The photo stops me in my tracks. It shows a young man running from Target with stolen goods – some bedding: a package of sheets and a blanket. In the same photo, another young looter pushes a shopping cart filled with a comforter and two floor rugs. In another photo, a young teenager is stealing – what exactly? – an infant’s car seat.
Fascinated, I google “looters at Target” and scores of photos hit my screen. There I see another young man carrying out a floor vacuum. Another is looting kids’ toys – a basketball, a baseball bat, and a doll set, plus a beige floral quilt. A young woman pushes a cart holding a lamp, two floor rugs, a pile of bath towels, and two Mr. Coffee’s.
An odd thought hits me: Who’s getting the second Mr. Coffee?
I ask these questions because recent protests – and the looting that sometimes followed – prompted vicious put downs, even by Christians, against the “lawless” looters, as if these young people were heathens. For stealing a package of bed sheets? Or a pile of bath towels?

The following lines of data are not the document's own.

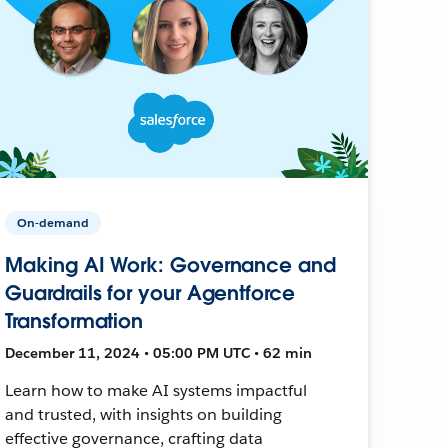
On-demand
Making AI Work: Governance and
Guardrails for your Agentforce
Transformation
December 11, 2024 • 05:00 PM UTC • 62 min
Learn how to make AI systems impactful
and trusted, with insights on building
effective governance, crafting data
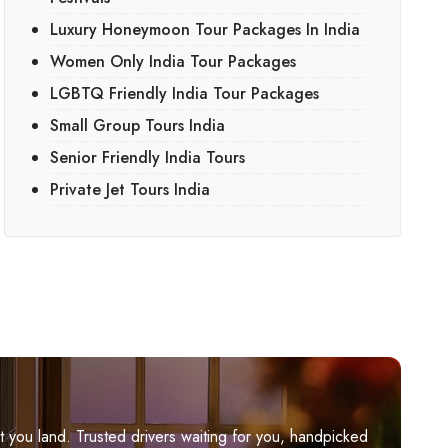
Luxury Honeymoon Tour Packages In India
Women Only India Tour Packages
LGBTQ Friendly India Tour Packages
Small Group Tours India
Senior Friendly India Tours
Private Jet Tours India
you land. Trusted drivers waiting for you, handpicked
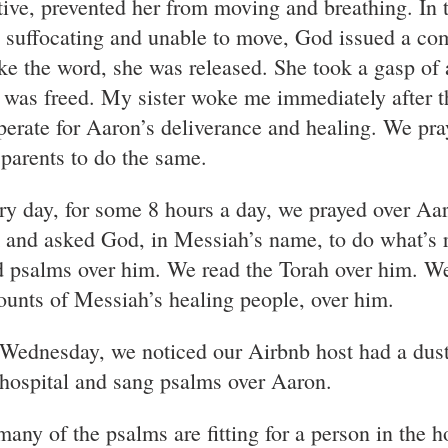
tive, prevented her from moving and breathing. In 
 suffocating and unable to move, God issued a 
ke the word, she was released. She took a gasp of 
 was freed. My sister woke me immediately after t
perate for Aaron’s deliverance and healing. We pra
 parents to do the same.
ry day, for some 8 hours a day, we prayed over Aa
 and asked God, in Messiah’s name, to do what’s r
d psalms over him. We read the Torah over him. W
ounts of Messiah’s healing people, over him.
Wednesday, we noticed our Airbnb host had a dusty 
 hospital and sang psalms over Aaron.
any of the psalms are fitting for a person in the ho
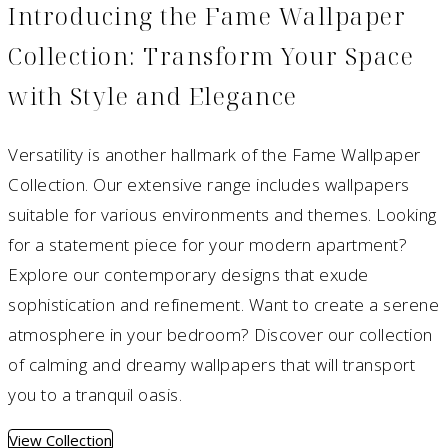
Introducing the Fame Wallpaper
Collection: Transform Your Space
with Style and Elegance
Versatility is another hallmark of the Fame Wallpaper
Collection. Our extensive range includes wallpapers
suitable for various environments and themes. Looking
for a statement piece for your modern apartment?
Explore our contemporary designs that exude
sophistication and refinement. Want to create a serene
atmosphere in your bedroom? Discover our collection
of calming and dreamy wallpapers that will transport
you to a tranquil oasis.
View Collection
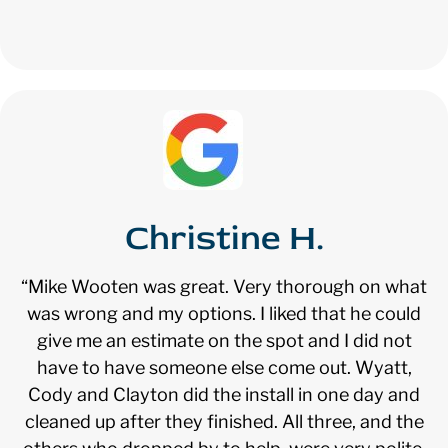
Christine H.
“Mike Wooten was great. Very thorough on what
was wrong and my options. I liked that he could
give me an estimate on the spot and I did not
have to have someone else come out. Wyatt,
Cody and Clayton did the install in one day and
cleaned up after they finished. All three, and the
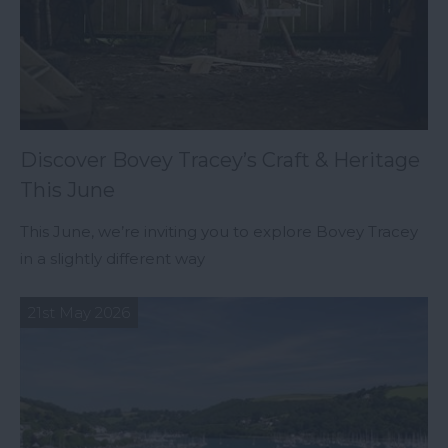
Discover Bovey Tracey’s Craft & Heritage
This June
This June, we’re inviting you to explore Bovey Tracey
in a slightly different way
21st May 2026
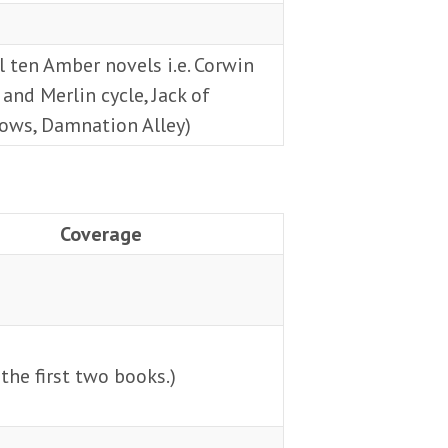
l ten Amber novels i.e. Corwin
 and Merlin cycle, Jack of
ows, Damnation Alley)
Coverage
the first two books.)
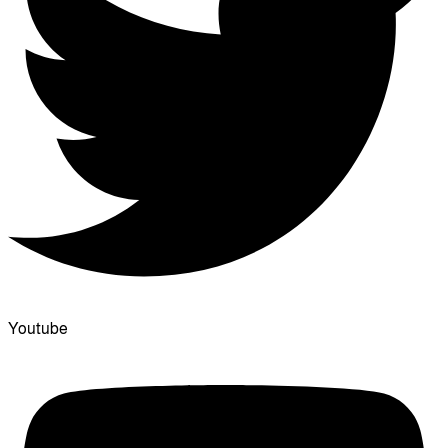
Youtube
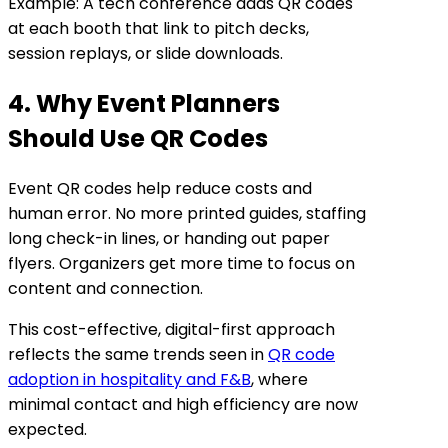
Example: A tech conference adds QR codes
at each booth that link to pitch decks,
session replays, or slide downloads.
4. Why Event Planners
Should Use QR Codes
Event QR codes help reduce costs and
human error. No more printed guides, staffing
long check-in lines, or handing out paper
flyers. Organizers get more time to focus on
content and connection.
This cost-effective, digital-first approach
reflects the same trends seen in
QR code
adoption in hospitality and F&B
, where
minimal contact and high efficiency are now
expected.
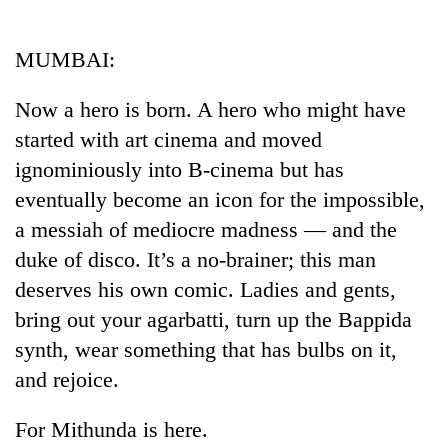
Business
World
MUMBAI:
Cup
Now a hero is born. A hero who might have
Sports
started with art cinema and moved
Entertainment
ignominiously into B-cinema but has
Lifestyle
eventually become an icon for the impossible,
a messiah of mediocre madness — and the
Science&Tech
duke of disco. It’s a no-brainer; this man
Blog
deserves his own comic. Ladies and gents,
Environment
bring out your agarbatti, turn up the Bappida
synth, wear something that has bulbs on it,
Health
and rejoice.
For Mithunda is here.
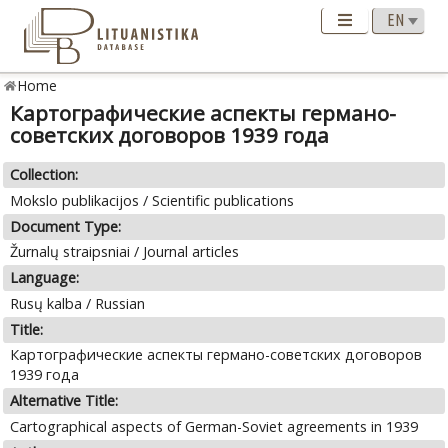
Home
Картографические аспекты германо-
советских договоров 1939 года
Collection:
Mokslo publikacijos / Scientific publications
Document Type:
Žurnalų straipsniai / Journal articles
Language:
Rusų kalba / Russian
Title:
Картографические аспекты германо-советских договоров
1939 года
Alternative Title:
Cartographical aspects of German-Soviet agreements in 1939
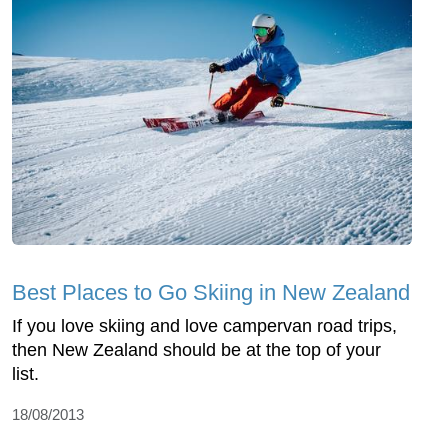
Best Places to Go Skiing in New Zealand
If you love skiing and love campervan road trips,
then New Zealand should be at the top of your
list.
18/08/2013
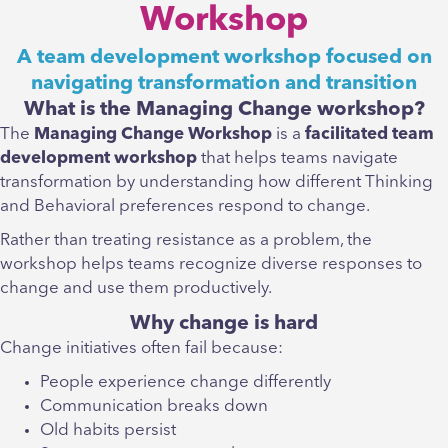
Workshop
A team development workshop focused on
navigating transformation and transition
What is the Managing Change workshop?
The
Managing Change Workshop
is a
facilitated team
development workshop
that helps teams navigate
transformation by understanding how different Thinking
and Behavioral preferences respond to change.
Rather than treating resistance as a problem, the
workshop helps teams recognize diverse responses to
change and use them productively.
Why change is hard
Change initiatives often fail because:
People experience change differently
Communication breaks down
Old habits persist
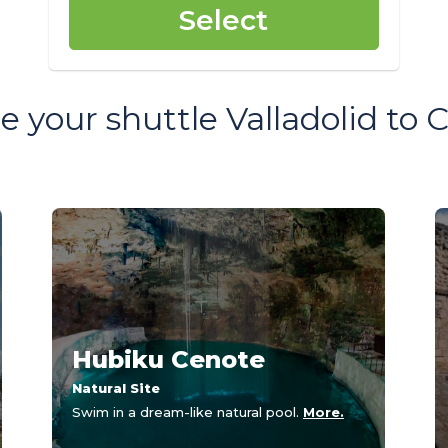
Select
 your shuttle Valladolid to
Hubiku Cenote
Natural Site
Swim in a dream-like natural pool.
More.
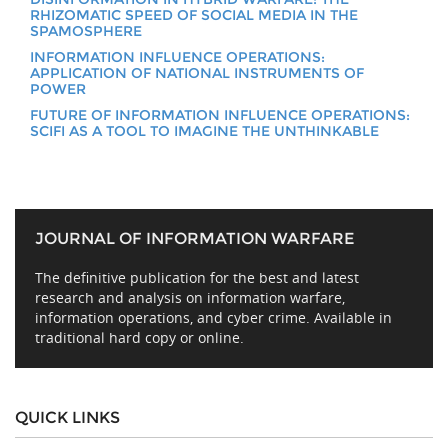
RHIZOMATIC SPEED OF SOCIAL MEDIA IN THE
SPAMOSPHERE
INFORMATION INFLUENCE OPERATIONS:
APPLICATION OF NATIONAL INSTRUMENTS OF
POWER
FUTURE OF INFORMATION INFLUENCE OPERATIONS:
SCIFI AS A TOOL TO IMAGINE THE UNTHINKABLE
JOURNAL OF INFORMATION WARFARE
The definitive publication for the best and latest
research and analysis on information warfare,
information operations, and cyber crime. Available in
traditional hard copy or online.
QUICK LINKS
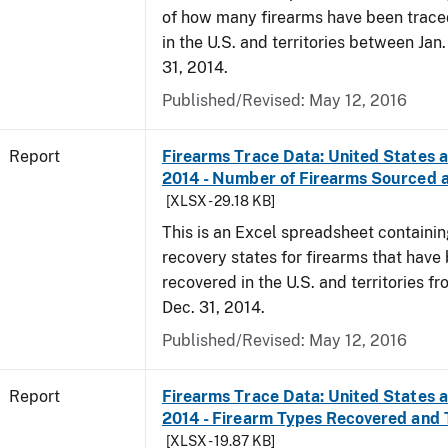
of how many firearms have been trace
in the U.S. and territories between Jan
31, 2014.
Published/Revised: May 12, 2016
Report
Firearms Trace Data: United States an
2014 - Number of Firearms Sourced 
[XLSX - 29.18 KB]
This is an Excel spreadsheet containi
recovery states for firearms that have
recovered in the U.S. and territories fr
Dec. 31, 2014.
Published/Revised: May 12, 2016
Report
Firearms Trace Data: United States an
2014 - Firearm Types Recovered and
[XLSX - 19.87 KB]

Indeed, what are we seeing here? My questions don’t mean I endorse looting or theft from a hard-working business. “Thou shalt not steal,” the Lord declared (Exodus 20:15), and the pronouncement is clear and plain.
Yet during a riot, while tear gas bombards the air and buildings are burning, what kind of teenager uses the chaos to steal a quilt or a car seat for his baby?
Such questions take us deep into the complications of life in our America. We can quickly blame, shame, and point fingers. But does stealing a quilt and a package of sheets make a man or woman a menace to society? A risk to our republic?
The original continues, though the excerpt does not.